Pixel coordinate grounding data:

--------------------

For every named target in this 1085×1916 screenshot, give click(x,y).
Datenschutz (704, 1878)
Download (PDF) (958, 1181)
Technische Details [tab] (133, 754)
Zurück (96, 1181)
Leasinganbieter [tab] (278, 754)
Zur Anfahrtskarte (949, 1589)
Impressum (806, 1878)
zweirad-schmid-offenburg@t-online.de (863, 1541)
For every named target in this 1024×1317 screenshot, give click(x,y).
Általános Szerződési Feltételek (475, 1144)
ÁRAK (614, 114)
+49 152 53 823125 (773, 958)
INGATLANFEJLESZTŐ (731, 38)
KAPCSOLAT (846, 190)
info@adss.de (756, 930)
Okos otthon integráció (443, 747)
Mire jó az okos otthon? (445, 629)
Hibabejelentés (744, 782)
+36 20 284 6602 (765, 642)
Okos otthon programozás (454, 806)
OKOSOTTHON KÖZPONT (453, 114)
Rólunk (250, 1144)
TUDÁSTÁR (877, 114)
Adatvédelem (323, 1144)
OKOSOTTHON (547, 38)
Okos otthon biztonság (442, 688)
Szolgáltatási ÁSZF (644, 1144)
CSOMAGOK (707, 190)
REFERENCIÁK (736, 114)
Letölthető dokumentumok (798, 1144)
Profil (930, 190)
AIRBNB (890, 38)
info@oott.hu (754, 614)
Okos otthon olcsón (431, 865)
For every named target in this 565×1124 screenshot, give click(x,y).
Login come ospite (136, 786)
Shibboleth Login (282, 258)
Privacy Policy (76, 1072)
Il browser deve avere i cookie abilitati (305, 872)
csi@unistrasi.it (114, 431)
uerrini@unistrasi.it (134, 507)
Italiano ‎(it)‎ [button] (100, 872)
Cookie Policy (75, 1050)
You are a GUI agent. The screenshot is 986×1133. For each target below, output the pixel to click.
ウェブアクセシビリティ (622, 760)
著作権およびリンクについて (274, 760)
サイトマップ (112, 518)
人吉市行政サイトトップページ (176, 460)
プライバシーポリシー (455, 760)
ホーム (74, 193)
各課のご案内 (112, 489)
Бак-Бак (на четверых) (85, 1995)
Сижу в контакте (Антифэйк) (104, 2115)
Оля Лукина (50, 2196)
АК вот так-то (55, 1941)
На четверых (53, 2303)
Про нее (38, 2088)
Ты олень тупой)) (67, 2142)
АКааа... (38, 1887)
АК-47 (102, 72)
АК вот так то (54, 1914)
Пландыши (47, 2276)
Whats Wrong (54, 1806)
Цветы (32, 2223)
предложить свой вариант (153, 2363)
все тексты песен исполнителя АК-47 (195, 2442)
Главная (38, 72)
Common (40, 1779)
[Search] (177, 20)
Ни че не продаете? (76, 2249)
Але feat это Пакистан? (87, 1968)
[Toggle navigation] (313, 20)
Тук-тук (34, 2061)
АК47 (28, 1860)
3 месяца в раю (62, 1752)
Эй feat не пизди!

--------------------

### GOAL OF THE EXERCISE
Send back each record exactly as it stands.

### SOLUTION
For every named target in this 1085×1916 screenshot, give click(x,y).
Datenschutz (704, 1878)
Download (PDF) (958, 1181)
Technische Details [tab] (133, 754)
Zurück (96, 1181)
Leasinganbieter [tab] (278, 754)
Zur Anfahrtskarte (949, 1589)
Impressum (806, 1878)
zweirad-schmid-offenburg@t-online.de (863, 1541)
For every named target in this 1024×1317 screenshot, give click(x,y).
Általános Szerződési Feltételek (475, 1144)
ÁRAK (614, 114)
+49 152 53 823125 (773, 958)
INGATLANFEJLESZTŐ (731, 38)
KAPCSOLAT (846, 190)
info@adss.de (756, 930)
Okos otthon integráció (443, 747)
Mire jó az okos otthon? (445, 629)
Hibabejelentés (744, 782)
+36 20 284 6602 (765, 642)
Okos otthon programozás (454, 806)
OKOSOTTHON KÖZPONT (453, 114)
Rólunk (250, 1144)
TUDÁSTÁR (877, 114)
Adatvédelem (323, 1144)
OKOSOTTHON (547, 38)
Okos otthon biztonság (442, 688)
Szolgáltatási ÁSZF (644, 1144)
CSOMAGOK (707, 190)
REFERENCIÁK (736, 114)
Letölthető dokumentumok (798, 1144)
Profil (930, 190)
AIRBNB (890, 38)
info@oott.hu (754, 614)
Okos otthon olcsón (431, 865)
For every named target in this 565×1124 screenshot, give click(x,y).
Login come ospite (136, 786)
Shibboleth Login (282, 258)
Privacy Policy (76, 1072)
Il browser deve avere i cookie abilitati (305, 872)
csi@unistrasi.it (114, 431)
uerrini@unistrasi.it (134, 507)
Italiano ‎(it)‎ [button] (100, 872)
Cookie Policy (75, 1050)
You are a GUI agent. The screenshot is 986×1133. For each target below, output the pixel to click.
ウェブアクセシビリティ (622, 760)
著作権およびリンクについて (274, 760)
サイトマップ (112, 518)
人吉市行政サイトトップページ (176, 460)
プライバシーポリシー (455, 760)
ホーム (74, 193)
各課のご案内 (112, 489)
Бак-Бак (на четверых) (85, 1995)
Сижу в контакте (Антифэйк) (104, 2115)
Оля Лукина (50, 2196)
АК вот так-то (55, 1941)
На четверых (53, 2303)
Про нее (38, 2088)
Ты олень тупой)) (67, 2142)
АКааа... (38, 1887)
АК-47 (102, 72)
АК вот так то (54, 1914)
Пландыши (47, 2276)
Whats Wrong (54, 1806)
Цветы (32, 2223)
предложить свой вариант (153, 2363)
все тексты песен исполнителя АК-47 (195, 2442)
Главная (38, 72)
Common (40, 1779)
[Search] (177, 20)
Ни че не продаете? (76, 2249)
Але feat это Пакистан? (87, 1968)
[Toggle navigation] (313, 20)
Тук-тук (34, 2061)
АК47 (28, 1860)
3 месяца в раю (62, 1752)
Эй feat не пизди!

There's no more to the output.